Sedef hastalığı olarak bilinen psoriasis, kronik seyirli nedeni tam belli olmayan ama genetik faktörlerin etkili olduğu otoimmün bir hastalıktır. Sedef hastalığının tedavisi tutulan bölgeye, yaygınlığına göre değişmektedir. Tedavi uzun süreli olacağı için hastanın tedavi planlamasına uyumu çok önemlidir. Birçok hastada beraberinde obezite, hipertansiyon ve hiperlipidemi gibi metabolik problemler de bulunur. Tedavi planlanırken bu durumlar da göz önüne alınır.
Sınırlı lezyonu olan hafif ve orta seviye vakalarda uygun deri kremleri kullanılır. En sık kullanılanlar kortizon içeren kremlerdir. Ayrıca deri ne kadar nemli tutulursa lezyonlar o kadar az oluşacaktır. D vitamini içeren ilaçlar, kömür katranı diğer topikal tedavi seçenekleridir.
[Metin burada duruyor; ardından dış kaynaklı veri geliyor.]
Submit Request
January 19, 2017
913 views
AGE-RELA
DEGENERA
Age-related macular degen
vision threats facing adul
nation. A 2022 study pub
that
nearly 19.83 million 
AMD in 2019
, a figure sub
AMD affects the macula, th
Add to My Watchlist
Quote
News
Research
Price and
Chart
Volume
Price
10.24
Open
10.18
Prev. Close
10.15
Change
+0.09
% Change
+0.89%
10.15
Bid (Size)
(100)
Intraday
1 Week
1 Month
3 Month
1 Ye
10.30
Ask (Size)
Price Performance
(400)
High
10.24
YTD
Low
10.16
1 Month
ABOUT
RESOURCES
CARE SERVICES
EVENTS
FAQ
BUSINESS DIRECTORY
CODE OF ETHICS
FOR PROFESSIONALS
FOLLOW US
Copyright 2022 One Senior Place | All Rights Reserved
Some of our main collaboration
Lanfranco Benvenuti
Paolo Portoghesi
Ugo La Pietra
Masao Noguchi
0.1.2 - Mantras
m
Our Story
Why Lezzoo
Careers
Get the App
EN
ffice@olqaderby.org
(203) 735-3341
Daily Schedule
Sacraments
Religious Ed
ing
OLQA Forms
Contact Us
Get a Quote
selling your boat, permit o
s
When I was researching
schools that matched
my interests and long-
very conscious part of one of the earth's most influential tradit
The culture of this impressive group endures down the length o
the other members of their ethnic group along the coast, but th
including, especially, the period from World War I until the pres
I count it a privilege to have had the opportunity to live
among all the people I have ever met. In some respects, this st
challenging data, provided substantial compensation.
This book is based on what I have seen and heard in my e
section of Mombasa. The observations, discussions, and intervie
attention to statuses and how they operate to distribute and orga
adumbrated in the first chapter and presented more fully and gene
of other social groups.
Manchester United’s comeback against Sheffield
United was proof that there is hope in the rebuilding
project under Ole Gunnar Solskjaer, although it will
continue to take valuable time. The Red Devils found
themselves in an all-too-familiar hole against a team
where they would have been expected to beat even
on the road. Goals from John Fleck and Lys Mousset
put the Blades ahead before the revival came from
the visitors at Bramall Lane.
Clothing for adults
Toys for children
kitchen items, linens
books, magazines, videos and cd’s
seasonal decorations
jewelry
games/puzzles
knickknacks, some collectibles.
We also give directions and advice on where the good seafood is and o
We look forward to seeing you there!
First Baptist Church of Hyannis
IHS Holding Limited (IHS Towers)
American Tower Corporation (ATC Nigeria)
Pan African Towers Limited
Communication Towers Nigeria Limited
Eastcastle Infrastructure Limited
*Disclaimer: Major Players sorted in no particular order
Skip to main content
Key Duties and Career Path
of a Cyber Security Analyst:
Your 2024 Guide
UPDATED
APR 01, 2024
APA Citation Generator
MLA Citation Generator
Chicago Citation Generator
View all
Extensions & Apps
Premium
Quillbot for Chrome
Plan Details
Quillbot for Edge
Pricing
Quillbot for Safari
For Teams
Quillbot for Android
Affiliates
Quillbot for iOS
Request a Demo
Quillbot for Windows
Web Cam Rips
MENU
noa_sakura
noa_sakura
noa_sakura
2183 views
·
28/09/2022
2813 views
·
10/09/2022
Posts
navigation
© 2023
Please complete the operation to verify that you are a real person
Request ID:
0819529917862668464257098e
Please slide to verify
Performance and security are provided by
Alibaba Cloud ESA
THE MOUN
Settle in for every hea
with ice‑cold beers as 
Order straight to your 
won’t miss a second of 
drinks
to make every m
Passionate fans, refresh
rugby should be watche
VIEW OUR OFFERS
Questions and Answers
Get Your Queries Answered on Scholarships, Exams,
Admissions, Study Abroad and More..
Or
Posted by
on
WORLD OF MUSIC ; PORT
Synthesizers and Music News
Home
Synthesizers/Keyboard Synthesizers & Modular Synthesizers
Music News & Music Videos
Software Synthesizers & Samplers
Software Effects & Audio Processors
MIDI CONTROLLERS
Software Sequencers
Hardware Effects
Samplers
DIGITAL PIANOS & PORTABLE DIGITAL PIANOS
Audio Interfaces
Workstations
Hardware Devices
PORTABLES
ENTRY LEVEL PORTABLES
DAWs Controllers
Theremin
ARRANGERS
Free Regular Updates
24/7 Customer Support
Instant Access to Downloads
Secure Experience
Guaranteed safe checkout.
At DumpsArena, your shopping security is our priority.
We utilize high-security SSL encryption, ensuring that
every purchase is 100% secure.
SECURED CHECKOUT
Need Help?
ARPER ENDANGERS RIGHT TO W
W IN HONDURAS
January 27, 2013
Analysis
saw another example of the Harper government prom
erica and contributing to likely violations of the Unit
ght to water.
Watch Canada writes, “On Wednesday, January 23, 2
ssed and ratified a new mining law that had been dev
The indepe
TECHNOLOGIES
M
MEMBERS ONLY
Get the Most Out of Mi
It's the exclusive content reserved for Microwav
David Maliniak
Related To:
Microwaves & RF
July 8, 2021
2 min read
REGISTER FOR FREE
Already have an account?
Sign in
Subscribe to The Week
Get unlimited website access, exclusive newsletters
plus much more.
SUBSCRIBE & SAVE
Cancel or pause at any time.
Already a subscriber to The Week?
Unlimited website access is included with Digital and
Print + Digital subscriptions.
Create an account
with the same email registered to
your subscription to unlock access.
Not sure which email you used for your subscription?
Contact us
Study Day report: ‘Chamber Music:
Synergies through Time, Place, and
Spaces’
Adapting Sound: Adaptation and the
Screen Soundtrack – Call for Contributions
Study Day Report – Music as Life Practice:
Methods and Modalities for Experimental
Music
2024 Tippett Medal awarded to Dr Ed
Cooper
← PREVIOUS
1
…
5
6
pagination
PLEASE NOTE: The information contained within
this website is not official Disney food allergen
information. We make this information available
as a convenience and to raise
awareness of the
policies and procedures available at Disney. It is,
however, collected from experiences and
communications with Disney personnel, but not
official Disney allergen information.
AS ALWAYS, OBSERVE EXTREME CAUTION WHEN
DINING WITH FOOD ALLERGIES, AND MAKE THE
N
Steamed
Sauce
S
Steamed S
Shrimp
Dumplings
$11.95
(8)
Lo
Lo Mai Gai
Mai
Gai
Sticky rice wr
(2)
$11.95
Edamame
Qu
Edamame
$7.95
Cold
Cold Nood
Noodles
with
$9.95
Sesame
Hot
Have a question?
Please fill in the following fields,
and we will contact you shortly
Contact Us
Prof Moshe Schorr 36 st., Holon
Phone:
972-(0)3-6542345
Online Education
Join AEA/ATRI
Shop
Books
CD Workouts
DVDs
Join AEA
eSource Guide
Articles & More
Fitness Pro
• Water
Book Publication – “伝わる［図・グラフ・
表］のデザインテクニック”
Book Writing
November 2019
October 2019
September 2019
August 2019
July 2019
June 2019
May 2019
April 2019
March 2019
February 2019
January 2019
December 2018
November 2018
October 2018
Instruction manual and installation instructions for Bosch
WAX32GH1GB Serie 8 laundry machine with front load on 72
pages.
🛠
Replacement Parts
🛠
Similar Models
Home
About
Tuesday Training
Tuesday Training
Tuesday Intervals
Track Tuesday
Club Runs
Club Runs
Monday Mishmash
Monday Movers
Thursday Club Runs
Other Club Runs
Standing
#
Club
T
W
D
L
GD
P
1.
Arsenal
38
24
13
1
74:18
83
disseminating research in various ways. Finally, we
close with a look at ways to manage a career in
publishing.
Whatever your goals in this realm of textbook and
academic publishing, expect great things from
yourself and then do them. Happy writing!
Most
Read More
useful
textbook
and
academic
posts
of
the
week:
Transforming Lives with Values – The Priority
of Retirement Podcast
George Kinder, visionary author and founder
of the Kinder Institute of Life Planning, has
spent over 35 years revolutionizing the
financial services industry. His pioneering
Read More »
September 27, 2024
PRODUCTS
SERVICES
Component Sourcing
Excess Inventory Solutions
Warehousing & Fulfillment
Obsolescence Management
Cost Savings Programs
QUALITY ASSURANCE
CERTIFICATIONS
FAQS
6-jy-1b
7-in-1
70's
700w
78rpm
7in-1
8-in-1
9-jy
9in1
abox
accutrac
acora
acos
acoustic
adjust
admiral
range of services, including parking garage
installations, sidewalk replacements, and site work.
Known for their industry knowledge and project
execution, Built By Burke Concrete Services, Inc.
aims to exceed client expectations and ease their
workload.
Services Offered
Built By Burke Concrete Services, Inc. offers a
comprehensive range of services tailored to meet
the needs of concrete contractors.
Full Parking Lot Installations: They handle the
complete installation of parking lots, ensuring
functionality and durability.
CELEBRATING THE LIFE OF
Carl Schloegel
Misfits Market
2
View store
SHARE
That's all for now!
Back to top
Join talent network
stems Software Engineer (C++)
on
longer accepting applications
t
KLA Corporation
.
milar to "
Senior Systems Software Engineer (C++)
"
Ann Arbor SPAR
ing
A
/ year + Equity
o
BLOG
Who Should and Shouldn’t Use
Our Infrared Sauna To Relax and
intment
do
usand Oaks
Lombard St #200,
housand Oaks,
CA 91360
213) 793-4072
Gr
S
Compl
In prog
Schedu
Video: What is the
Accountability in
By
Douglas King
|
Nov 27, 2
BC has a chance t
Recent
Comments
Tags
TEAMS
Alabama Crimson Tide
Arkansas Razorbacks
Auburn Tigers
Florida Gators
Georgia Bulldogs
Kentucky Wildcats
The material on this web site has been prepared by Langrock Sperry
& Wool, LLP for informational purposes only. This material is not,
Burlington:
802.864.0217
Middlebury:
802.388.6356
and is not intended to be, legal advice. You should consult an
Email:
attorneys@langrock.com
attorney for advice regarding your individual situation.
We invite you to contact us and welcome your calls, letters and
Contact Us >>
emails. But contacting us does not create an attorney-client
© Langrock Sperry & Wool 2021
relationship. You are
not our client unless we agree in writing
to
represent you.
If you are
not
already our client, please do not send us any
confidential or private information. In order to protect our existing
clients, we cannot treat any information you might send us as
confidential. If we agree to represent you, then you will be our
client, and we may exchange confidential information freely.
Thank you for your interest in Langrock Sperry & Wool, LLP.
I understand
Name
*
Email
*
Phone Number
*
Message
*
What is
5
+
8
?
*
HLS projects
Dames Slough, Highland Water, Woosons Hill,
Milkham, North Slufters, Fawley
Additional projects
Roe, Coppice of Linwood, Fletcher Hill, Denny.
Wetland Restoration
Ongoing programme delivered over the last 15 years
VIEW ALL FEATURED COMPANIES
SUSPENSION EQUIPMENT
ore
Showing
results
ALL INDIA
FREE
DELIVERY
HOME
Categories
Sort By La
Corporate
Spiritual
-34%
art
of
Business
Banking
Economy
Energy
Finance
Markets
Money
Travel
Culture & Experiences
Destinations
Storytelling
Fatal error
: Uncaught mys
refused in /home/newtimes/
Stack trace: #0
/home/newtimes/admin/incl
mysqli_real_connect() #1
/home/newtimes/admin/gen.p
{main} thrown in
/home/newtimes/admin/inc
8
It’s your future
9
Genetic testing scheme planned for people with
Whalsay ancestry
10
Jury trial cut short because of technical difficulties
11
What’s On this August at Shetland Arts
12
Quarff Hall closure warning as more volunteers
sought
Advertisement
Şiddetli sedef hastalığı vakalarında fototerapi yanında sistemik ilaçlar kullanılır ve topikal uygulanan kremler de tedaviye eklenir. Sistemik ilaç tedavisi özellikle eklem iltihabı ve tırnak tutulumunun olduğu vakalarda tercih edilir. Metotreksat, siklosporin gibi kanser ilaçları, retinoidler olarak bilinen A vitamini türevleri, biyolojik ajanlar sistemik ilaçlar arasındadır. Sistemik tedavinin başlandığı hastalarda rutin olarak kan tetkikleri yapılmalı, karaciğer ve böbrek fonksiyonları da yakından takip edilmelidir.
Sedef hastalığında hastalığı tetikleyici ve alevlenmesine neden olan durumlar vardır. Bunlar boğaz enfeksiyonları, idrar yolu iltihabı, diş çürüğü, kaşıma yoluyla deriyi zedeleme, sıyrık ve çizikler, duygusal problemler, acı verici olaylar ve stres, bu durumların başta gelenleri arasındadır. Hastaların stresle baş etmek amacıyla psikolojik destek alması da fayda sağlayacaktır.
Beslenme alışkanlıkları ve yaşam tarzı ile psoriasis arasındaki ilişki henüz tam olarak aydınlatılabilmiş değildir. Vücutta enflamasyonu arttıran gluten, şeker ve süt ürünlerinden uzak durmakta fayda vardır. Aynı zamanda hastalar tükettikleri besinlerden hangilerinin hastalığı alevlenme dönemine soktuğu konusunda da dikkatli olmalıdır.
Stres, sedef hastalığı için önemli bir tetikleyici faktördür. Yaşamın getirdiği stres ile mücadele edilebilmesi hem alevlenmelerin azaltılmasında hem de belirtilerin kontrolünde fayda sağlayabilir. Nefes egzersizleri, meditasyon ve yoga uygulamaları, stres kontrolü amacıyla başvurulabilecek yöntemler arasındadır.